*** Block opens ***

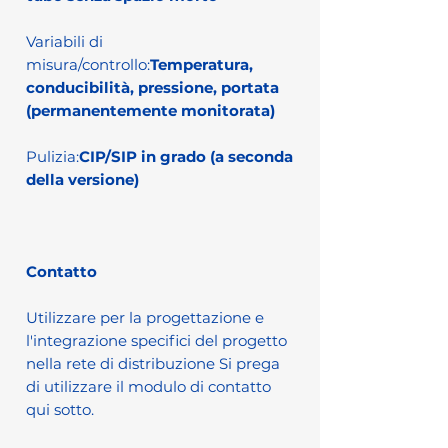
Variabili di
misura/controllo:
Temperatura,
conducibilità, pressione, portata
(permanentemente monitorata)
Pulizia:
CIP/SIP in grado (a seconda
della versione)
Contatto
Utilizzare per la progettazione e
l'integrazione specifici del progetto
nella rete di distribuzione Si prega
di utilizzare il modulo di contatto
qui sotto.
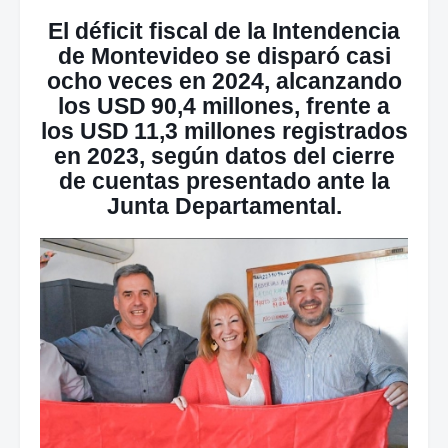
El déficit fiscal de la Intendencia
de Montevideo se disparó casi
ocho veces en 2024, alcanzando
los USD 90,4 millones, frente a
los USD 11,3 millones registrados
en 2023, según datos del cierre
de cuentas presentado ante la
Junta Departamental.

*** Block closes ***

TASK DIRECTIONS: Could you retype the whole listing word for word, minus its pictures?

ANSWER:
Variabili di
misura/controllo:
Temperatura,
conducibilità, pressione, portata
(permanentemente monitorata)
Pulizia:
CIP/SIP in grado (a seconda
della versione)
Contatto
Utilizzare per la progettazione e
l'integrazione specifici del progetto
nella rete di distribuzione Si prega
di utilizzare il modulo di contatto
qui sotto.
El déficit fiscal de la Intendencia
de Montevideo se disparó casi
ocho veces en 2024, alcanzando
los USD 90,4 millones, frente a
los USD 11,3 millones registrados
en 2023, según datos del cierre
de cuentas presentado ante la
Junta Departamental.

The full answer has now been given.